CD+ = {C, D} (not all attributes) ⇒ Not a key.
Option 2) EC
Start: EC+ = {E, C}
From E → A add A.
From A → B add B.
From EC → D add D.
Now we have {A, B, C, D, E} ⇒ covers all attributes of R.
Check minimality:
E+ = {E, A, B} (missing C, D) ⇒ E alone is not a key.
C+ = {C} plus F outside R ⇒ C alone is not a key.
Hence, EC is minimal.
Therefore, EC is a candidate key.
Option 3) AE
Start: AE+ = {A, E}
From A → B add B.
We still lack C and D. No FD gives C or D from {A, E} (since EC → D needs C too).
AE+ = {A, E, B} ⇒ Not a key.
Option 4) AC
Start: AC+ = {A, C}
From A → B add B.
No way to get E; without E, cannot use EC → D to reach D.

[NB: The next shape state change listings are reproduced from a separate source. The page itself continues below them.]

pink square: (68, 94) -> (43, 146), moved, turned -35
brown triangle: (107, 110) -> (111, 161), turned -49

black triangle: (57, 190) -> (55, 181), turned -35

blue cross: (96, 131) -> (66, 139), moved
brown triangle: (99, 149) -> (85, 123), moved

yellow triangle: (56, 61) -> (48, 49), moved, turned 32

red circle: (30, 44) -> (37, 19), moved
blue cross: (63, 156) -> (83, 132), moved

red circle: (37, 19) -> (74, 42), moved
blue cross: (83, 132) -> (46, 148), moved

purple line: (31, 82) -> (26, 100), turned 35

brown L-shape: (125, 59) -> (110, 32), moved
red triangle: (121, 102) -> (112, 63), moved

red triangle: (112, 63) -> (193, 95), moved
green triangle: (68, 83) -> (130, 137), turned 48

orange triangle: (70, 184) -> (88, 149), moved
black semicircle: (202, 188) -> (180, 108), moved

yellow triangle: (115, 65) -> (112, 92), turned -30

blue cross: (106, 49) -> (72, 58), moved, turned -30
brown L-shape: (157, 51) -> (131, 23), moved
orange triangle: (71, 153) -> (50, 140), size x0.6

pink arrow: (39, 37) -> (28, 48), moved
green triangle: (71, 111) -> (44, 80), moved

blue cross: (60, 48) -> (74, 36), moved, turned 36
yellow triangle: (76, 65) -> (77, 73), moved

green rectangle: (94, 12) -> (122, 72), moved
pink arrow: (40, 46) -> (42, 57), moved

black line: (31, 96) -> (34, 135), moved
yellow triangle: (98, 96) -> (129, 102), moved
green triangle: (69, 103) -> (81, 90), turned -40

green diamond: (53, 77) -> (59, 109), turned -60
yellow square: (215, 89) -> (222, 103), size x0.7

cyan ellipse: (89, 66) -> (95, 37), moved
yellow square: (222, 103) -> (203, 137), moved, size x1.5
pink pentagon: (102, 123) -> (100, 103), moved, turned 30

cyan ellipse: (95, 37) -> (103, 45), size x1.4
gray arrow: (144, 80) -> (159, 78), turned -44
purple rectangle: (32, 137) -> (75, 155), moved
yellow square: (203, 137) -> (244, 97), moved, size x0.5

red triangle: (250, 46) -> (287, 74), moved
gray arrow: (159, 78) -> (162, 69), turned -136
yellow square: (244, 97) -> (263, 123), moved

AC+ = {A, C, B} ⇒ Not a key.
Important Points
Attribute Closure: Repeatedly add attributes implied by FDs until no new attribute can be added. If the closure equals the whole schema, the starting set is a superkey. If none of its proper subsets is a superkey, it is a candidate key.
Ignoring outside attributes: FDs that only produce attributes not in the relation (here, F) do not affect whether a set is a key for R.